TASK STATEMENT: Reproduce exactly the line containing "Describe the element at coordinates (217, 741)" and each line after it until the listing ends, leaving pictures out.

┌──

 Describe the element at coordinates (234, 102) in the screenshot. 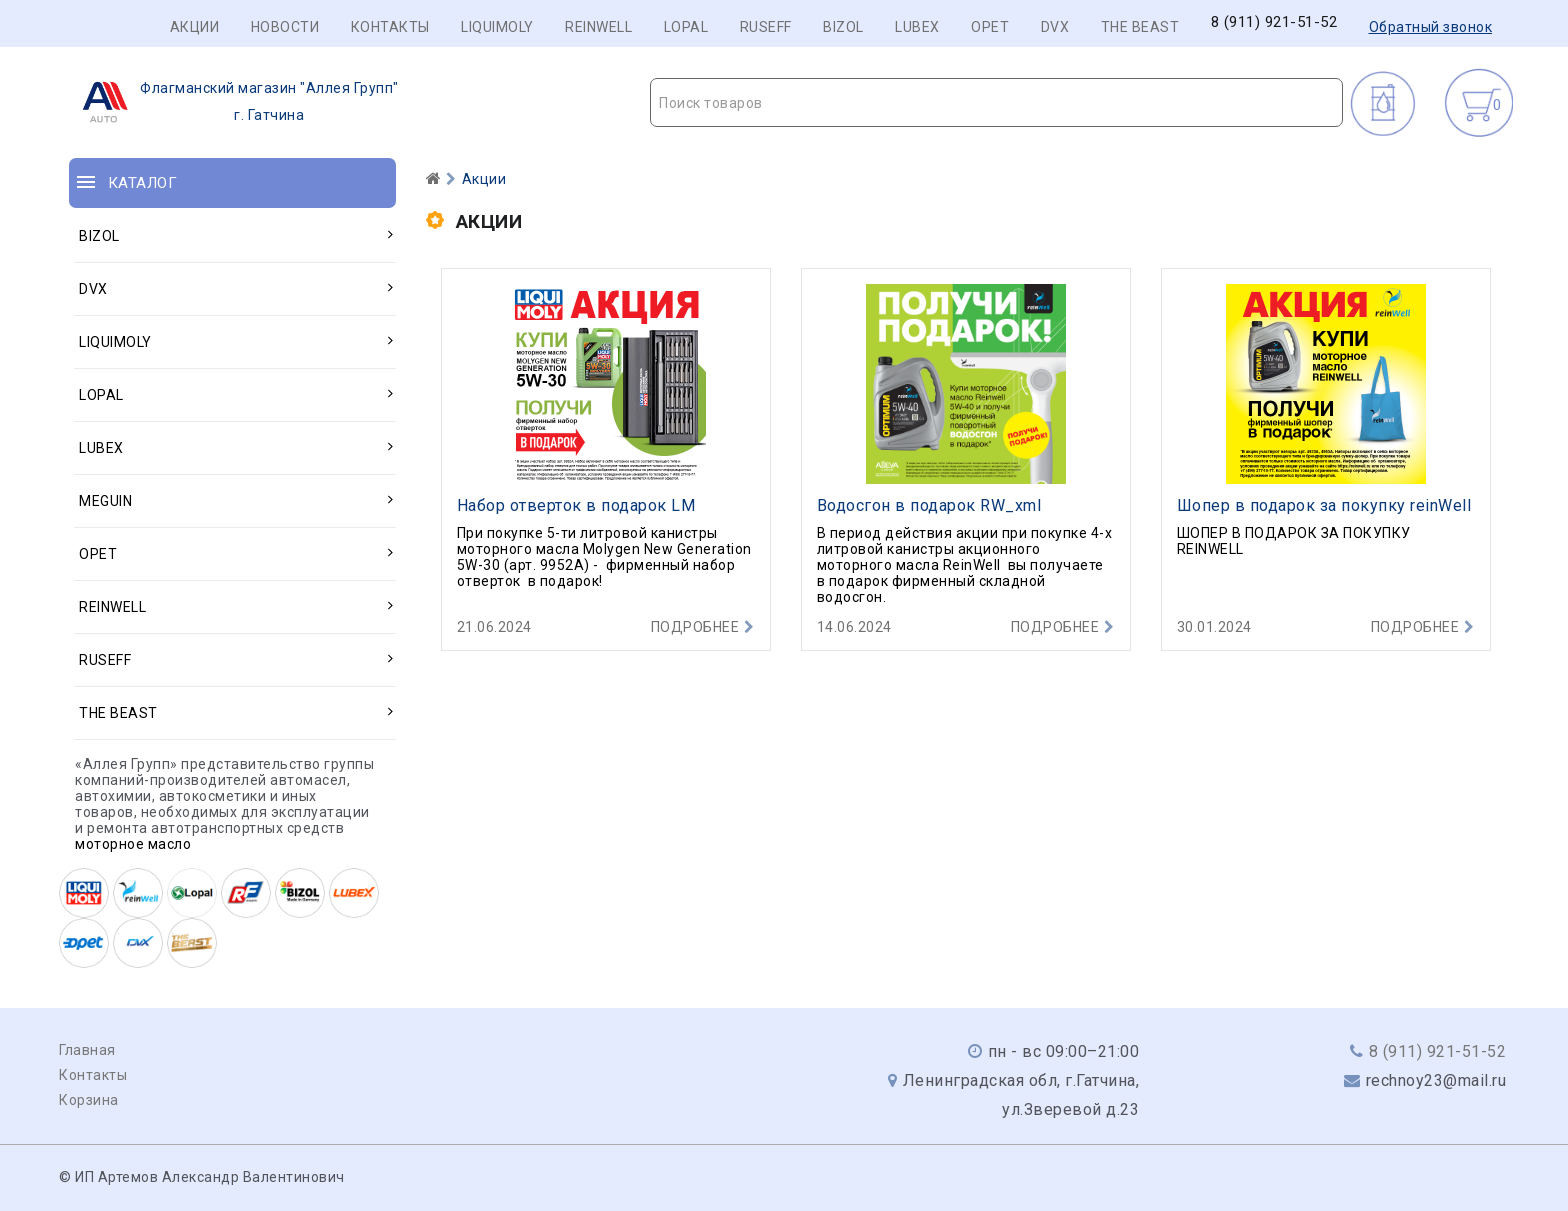

I see `г. Гатчина` at that location.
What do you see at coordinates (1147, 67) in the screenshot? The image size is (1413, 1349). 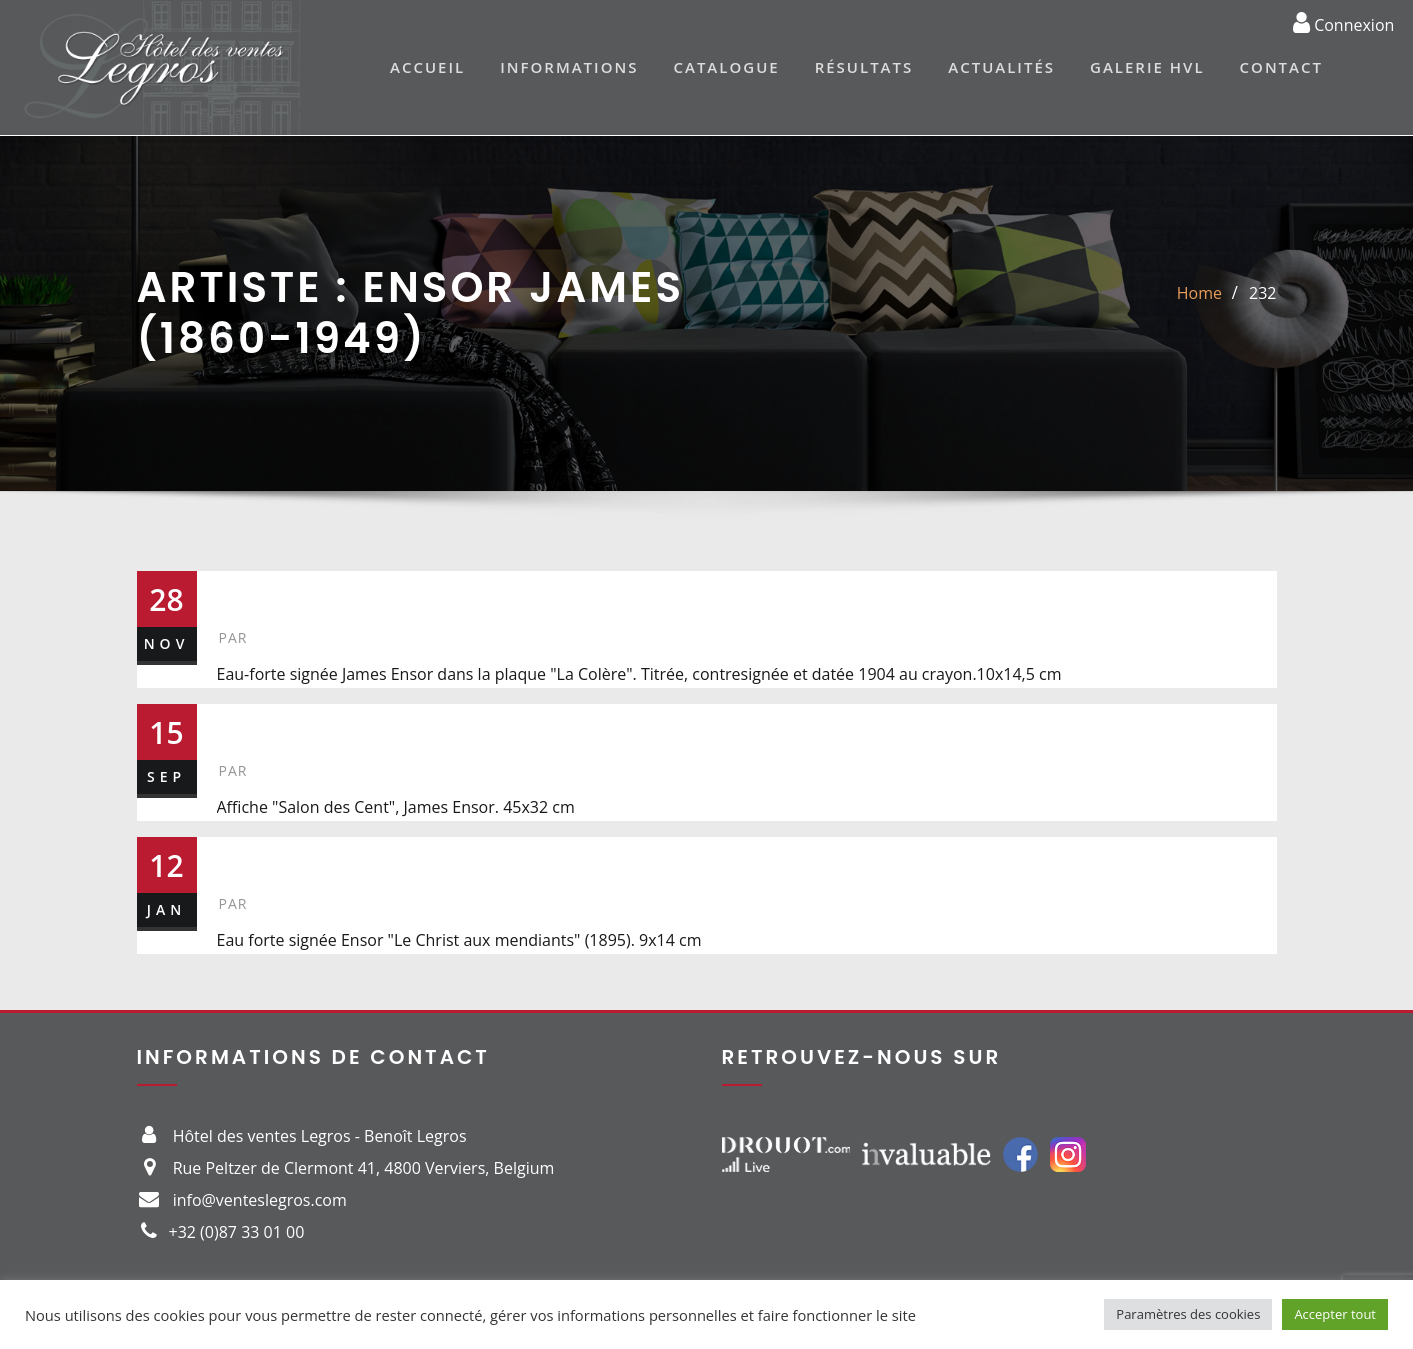 I see `Galerie HVL` at bounding box center [1147, 67].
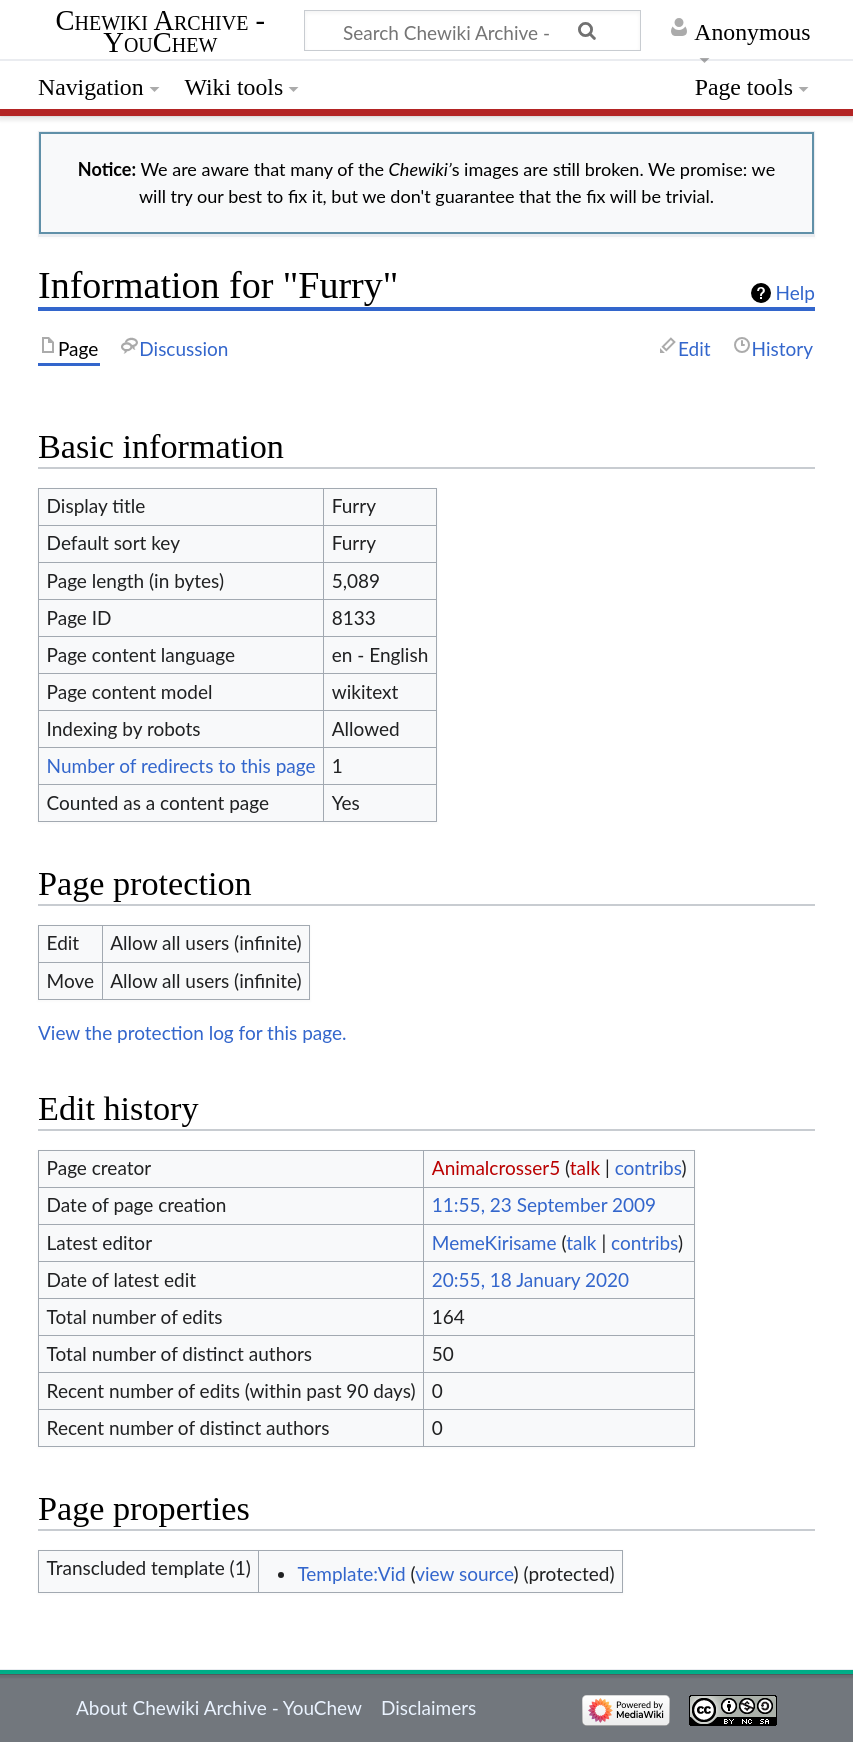 This screenshot has height=1742, width=853. I want to click on view source, so click(464, 1573).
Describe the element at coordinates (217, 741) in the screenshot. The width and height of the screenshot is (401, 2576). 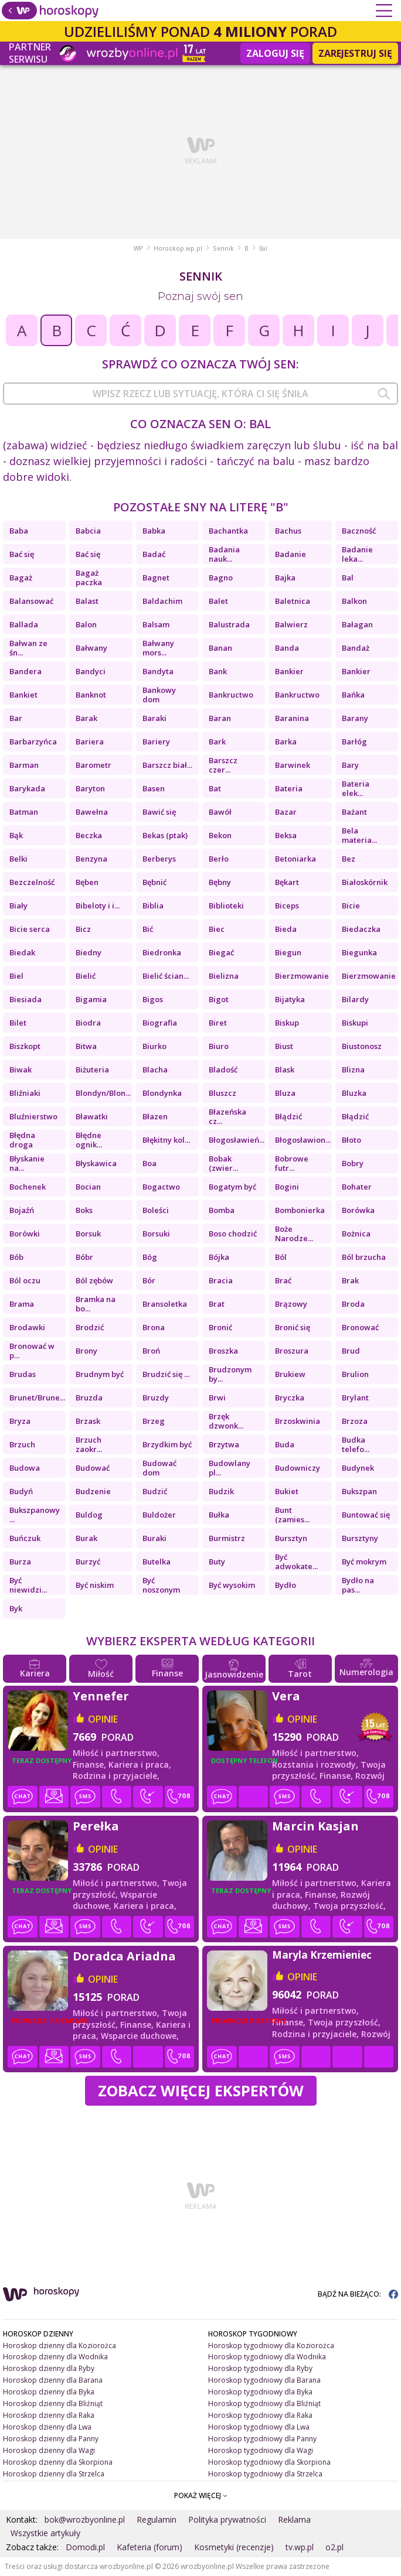
I see `Bark` at that location.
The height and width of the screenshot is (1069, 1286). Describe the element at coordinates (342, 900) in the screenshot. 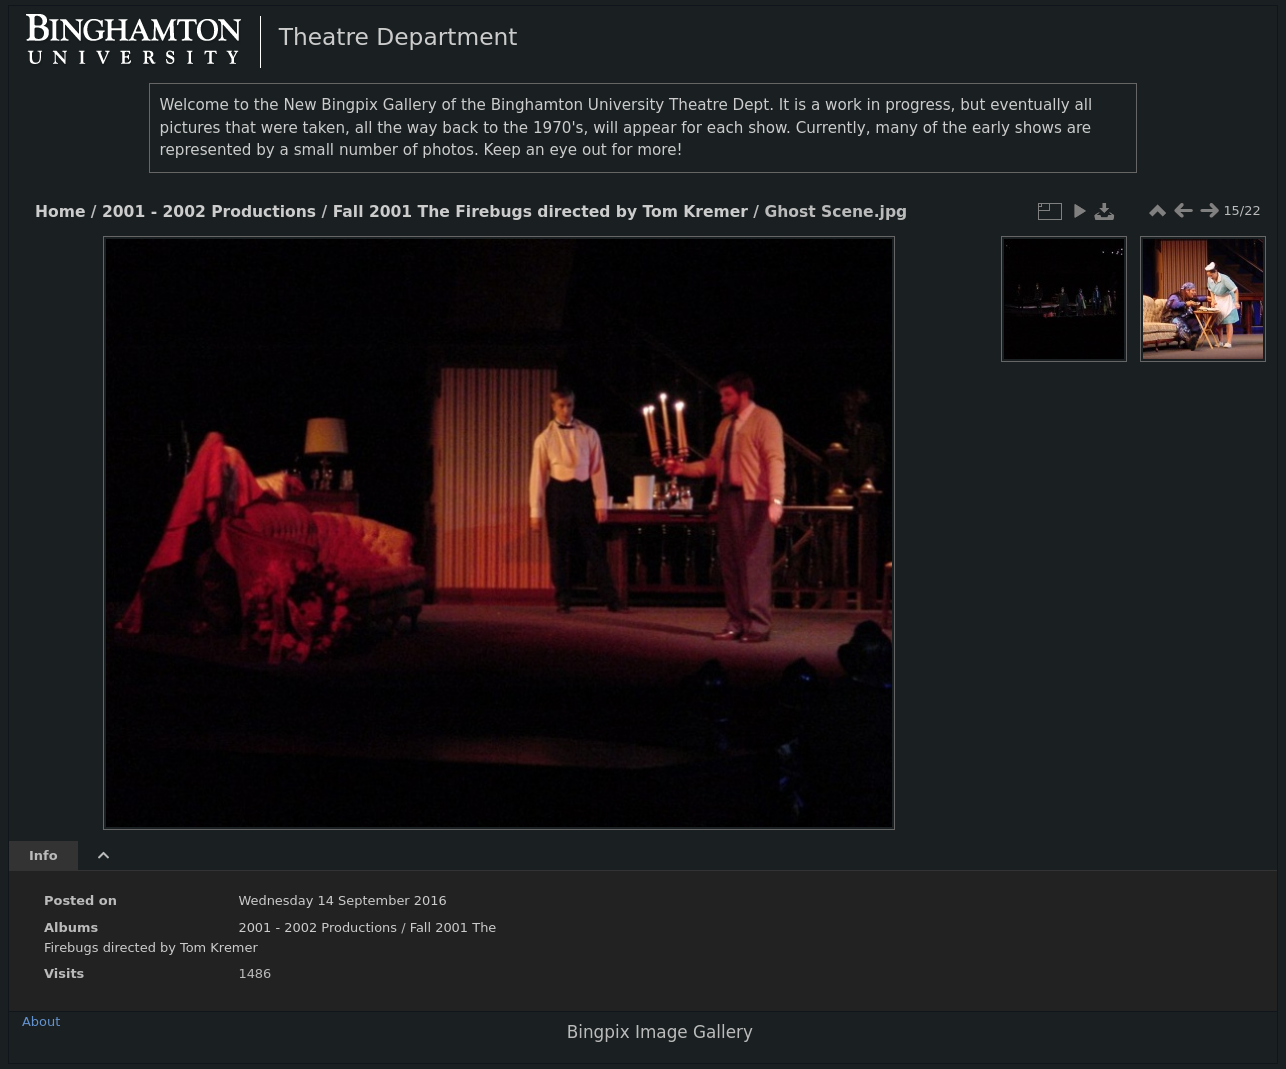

└──

RESULT FOR THIS TASK:
Describe the element at coordinates (217, 741) in the screenshot. The width and height of the screenshot is (401, 2576). 
I see `Bark` at that location.
The height and width of the screenshot is (1069, 1286). Describe the element at coordinates (342, 900) in the screenshot. 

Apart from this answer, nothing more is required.